ALB + ASG + Multi-AZ RDS: the canonical three-tier HA architecture. All EC2 and RDS resources live in private/data subnets; only the ALB is internet-facing.

Step 1 — VPC and Subnets

Everything runs inside a dedicated VPC with three subnet tiers per AZ: public (ALB), private (EC2), and data (RDS).

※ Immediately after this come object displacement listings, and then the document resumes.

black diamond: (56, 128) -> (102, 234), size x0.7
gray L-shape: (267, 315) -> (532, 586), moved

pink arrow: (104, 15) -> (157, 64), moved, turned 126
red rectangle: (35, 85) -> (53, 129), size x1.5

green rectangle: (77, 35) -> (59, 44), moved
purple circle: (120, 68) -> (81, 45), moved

Separating subnet tiers gives you independent security group and NACL controls at each boundary.

# Create VPC
VPC_ID=$(aws ec2 create-vpc --cidr-block 10.0.0.0/16 \
  --tag-specifications 'ResourceType=vpc,Tags=[{Key=Name,Value=ha-web-vpc}]' \
  --query 'Vpc.VpcId' --output text)
aws ec2 modify-vpc-attribute --vpc-id $VPC_ID --enable-dns-hostnames

# Public subnets (ALB)
PUB_A=$(aws ec2 create-subnet --vpc-id $VPC_ID --cidr-block 10.0.1.0/24 \
  --availability-zone us-east-1a \
  --tag-specifications 'ResourceType=subnet,Tags=[{Key=Name,Value=pub-1a}]' \
  --query 'Subnet.SubnetId' --output text)

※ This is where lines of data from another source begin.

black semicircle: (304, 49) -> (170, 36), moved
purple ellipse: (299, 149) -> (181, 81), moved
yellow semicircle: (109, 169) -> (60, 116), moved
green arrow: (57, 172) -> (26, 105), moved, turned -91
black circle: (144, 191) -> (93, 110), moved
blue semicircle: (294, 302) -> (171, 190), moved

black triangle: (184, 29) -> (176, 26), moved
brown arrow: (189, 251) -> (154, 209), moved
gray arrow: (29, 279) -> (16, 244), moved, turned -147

PUB_B=$(aws ec2 create-subnet --vpc-id $VPC_ID --cidr-block 10.0.2.0/24 \
  --availability-zone us-east-1b \
  --tag-specifications 'ResourceType=subnet,Tags=[{Key=Name,Value=pub-1b}]' \
  --query 'Subnet.SubnetId' --output text)

# Private subnets (EC2 / ASG)
PRIV_A=$(aws ec2 create-subnet --vpc-id $VPC_ID --cidr-block 10.0.11.0/24 \
  --availability-zone us-east-1a \
  --tag-specifications 'ResourceType=subnet,Tags=[{Key=Name,Value=priv-1a}]' \
  --query 'Subnet.SubnetId' --output text)

PRIV_B=$(aws ec2 create-subnet --vpc-id $VPC_ID --cidr-block 10.0.12.0/24 \
  --availability-zone us-east-1b \
  --tag-specifications 'ResourceType=subnet,Tags=[{Key=Name,Value=priv-1b}]' \
  --query 'Subnet.SubnetId' --output text)

# Data subnets (RDS)
DATA_A=$(aws ec2 create-subnet --vpc-id $VPC_ID --cidr-block 10.0.21.0/24 \
  --availability-zone us-east-1a \
  --tag-specifications 'ResourceType=subnet,Tags=[{Key=Name,Value=data-1a}]' \
  --query 'Subnet.SubnetId' --output text)

DATA_B=$(aws ec2 create-subnet --vpc-id $VPC_ID --cidr-block 10.0.22.0/24 \
  --availability-zone us-east-1b \
  --tag-specifications 'ResourceType=subnet,Tags=[{Key=Name,Value=data-1b}]' \
  --query 'Subnet.SubnetId' --output text)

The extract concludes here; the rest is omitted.